I grandi nodi del futuro prossimo

Oggi è proprio al centro nevralgico dell’organizzazione transnazionale che molto è cambiato e che vi è di che sperare.
Innanzitutto sono cambiate le classi dirigenti che non sono più fisicamente espresse dai criminali che approfittarono della vittoria nell’ultima guerra per instaurare una dittatura della canaglia e che erano animate non solo da un’incommensurabile ingordigia ma da un odio sconfinato. E’ vero che sono adesso in larga parte  rappresentate dai loro figli naturali ed adottivi ma va detto che costoro hanno un fanatismo, una cattiveria ed una convinzione nettamente inferiori che non chi li ha preceduti e sono sicuramente molto meno coesi psicologicamente.
Inoltre, a causa delle scelte culturali ed educazionali che si sono sviluppate nell’ultimo mezzo secolo, le stesse élites al potere hanno assunto competenze assai ridotte, anche in chiave di capacità di conduzione delle situazioni di emergenza.
Geopoliticamente ed economicamente molte sono le incognite foriere di possibili rivoluzionamenti: l’Unione Europea è presa, ad esempio, molto seriamente in conto dal potere americano che la segue con assillo sforzandosi di darle un taglio a lui funzionale ma, soprattutto, è affetta dal timore, chiaramente e ripetutamente espresso, che ne acquisti un altro.
La Russia rappresenta un’incognita potenziale di prima importanza, mentre il divario planetario nord-sud può evolvere in vari modi.
Anche sociologicamente le classi dirigenti, che sono formate da gangs, lobbies e logge di varia origine, confessione ed appartenenza, arrecano in sé molte contraddizioni irrisolte che potrebbero scatenare conflitti intestini di portata anche vasta.
Pensiamo ad esempio a come il potere si basi oggi sulla tecnologia, la finanza e l’informazione.
I tecnici, che ne sono poi il vero pilastro, chiusi come sono nella forbice dei finanzieri e dei giornalisti, sono privati di visibilità e dunque di quella soddisfazione umana il cui desiderio di appagamento è uno dei principali motori della storia; una loro presa di coscienza ed un eventuale sussulto di orgoglio comporterebbero non solo squilibri interessanti ma addirittura il possibile intervento di varianti culturali ed ideologiche non indifferenti.
Vi è poi un attrito sempre più marcato fra le forze produttive e quelle speculative, la piccola e media borghesia, minacciata nella sua stessa esistenza, resiste come può alla pressa che incombe su di essa, attivata dal capitale anonimo ed apolide con la complicità dei ceti parassitari.
Al contempo la globalizzazione, per effetto collaterale e compensativo, sta producendo un desiderio di radicamento nel locale che può tramutarsi tanto in una reazione innocua quanto in una fonte di riscossa qualora detto localismo si coniugasse con un’idea ampia ed universale in grado di qualificarlo, rappresentarlo ed imporlo trascendendolo.

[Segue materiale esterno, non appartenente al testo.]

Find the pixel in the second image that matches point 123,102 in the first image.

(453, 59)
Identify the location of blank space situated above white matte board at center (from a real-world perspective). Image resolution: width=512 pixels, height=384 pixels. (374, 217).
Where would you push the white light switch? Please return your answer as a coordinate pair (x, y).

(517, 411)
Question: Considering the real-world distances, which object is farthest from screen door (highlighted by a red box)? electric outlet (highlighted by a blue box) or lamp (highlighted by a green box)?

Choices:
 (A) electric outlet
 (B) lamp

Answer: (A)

L’idea imperiale dell’Europa.
Se sopravviveremo alle gravi minacce demografiche ed ambientali che sono comunque a dir poco inquietanti, assisteremo probabilmente a nuove prospettive e a nuove mobilitazioni, forse non di massa ma sicuramente di avanguardia.
Vi è di che essere ottimisti e di che impegnarsi purché si abbandonino molti orpelli psicologici e morfologici desueti ereditati dai decenni precedenti e purché ci si orienti verso la qualificazione delle élites.

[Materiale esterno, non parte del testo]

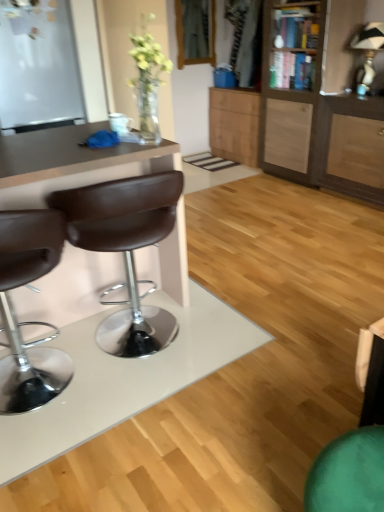 Find the location of `vacant area that is situated to the right of brown leather stool at left, which appears as the 2th chair when viewed from the left`. vacant area that is situated to the right of brown leather stool at left, which appears as the 2th chair when viewed from the left is located at coordinates (238, 335). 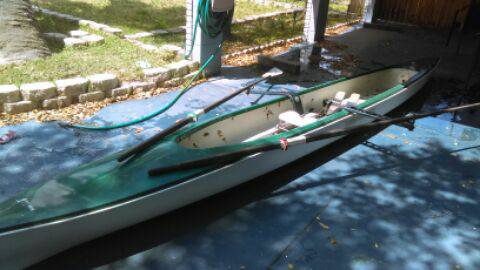 Image resolution: width=480 pixels, height=270 pixels. What are the coordinates of `seat` in the screenshot? It's located at (295, 120).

Le incognite immediate (dall’Euro al Medio Oriente)

Gli anni a venire, probabilmente i prossimi tre, saranno densi di conflitti e di avvenimenti.

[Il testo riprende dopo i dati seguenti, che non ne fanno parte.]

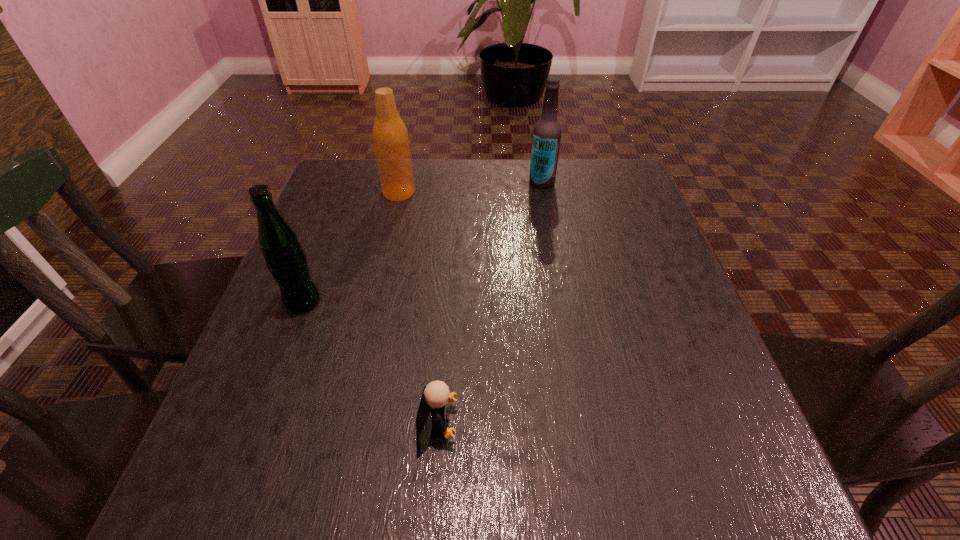 At what (x,y) coordinates should I click in order to perform the action: click on the rightmost object. Please return your answer as a coordinate pair (x, y). This screenshot has height=540, width=960. Looking at the image, I should click on (547, 131).

Find the location of a particular element. Image resolution: width=960 pixels, height=540 pixels. the second object from left to right is located at coordinates (390, 136).

Where is `the nearest beer bottle`? The width and height of the screenshot is (960, 540). the nearest beer bottle is located at coordinates (285, 258).

In order to click on the leftmost beer bottle in this screenshot , I will do `click(285, 258)`.

You are a GUI agent. You are given a task and a screenshot of the screen. Output one action in this format:
    pyautogui.click(x=<x>, y=<y>)
    Task: Click on the second object from right to left
    The width and height of the screenshot is (960, 540).
    Given the screenshot: What is the action you would take?
    pyautogui.click(x=435, y=395)

Find the location of a particular element. This screenshot has width=960, height=540. Lego is located at coordinates (435, 395).

The height and width of the screenshot is (540, 960). In order to click on blank space located 0.290m on the side of the rightmost object with the label in this screenshot , I will do tap(421, 183).

The image size is (960, 540). Find the location of `free location located 0.220m on the side of the rightmost object with the label`. free location located 0.220m on the side of the rightmost object with the label is located at coordinates (447, 183).

Find the location of a particular element. This screenshot has width=960, height=540. free space located on the side of the rightmost object with the label is located at coordinates (384, 183).

Where is `vacant region located 0.320m on the front of the third object from right to left`? vacant region located 0.320m on the front of the third object from right to left is located at coordinates (376, 294).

L’Italia si appresta, quantomeno ritengono i diretti interessati, ad un cambio di amministrazione politica, dal centrosinistra al Polo.
Sembra un’inezia perché, come tutti sanno, nulla cambierà in concreto; questa mutazione preannunciata è stata però interpretata da diversi soggetti di sottopotere (soprattutto certi centri democristiani e comunisti) e da molti addetti ai media come un’apertura delle ostilità per cui si apprestano a dare battaglia.
La portata di questo scontro in cui, volenti o nolenti, saranno coinvolti  tutti i soggetti politici reali e virtuali, varierà a seconda del grado di coinvolgimento dei poteri forti e dei centri strategici.
I mesi che verranno ci daranno risposte importanti sull’orientamento di questi ultimi.
Il passaggio delle consegne in Italia rischia infatti di avvenire nel pieno di conflitti internazionali di una certa importanza e questo può coinvolgerci direttamente.
Vediamo allora nel dettaglio le incognite della situazione in cui versiamo.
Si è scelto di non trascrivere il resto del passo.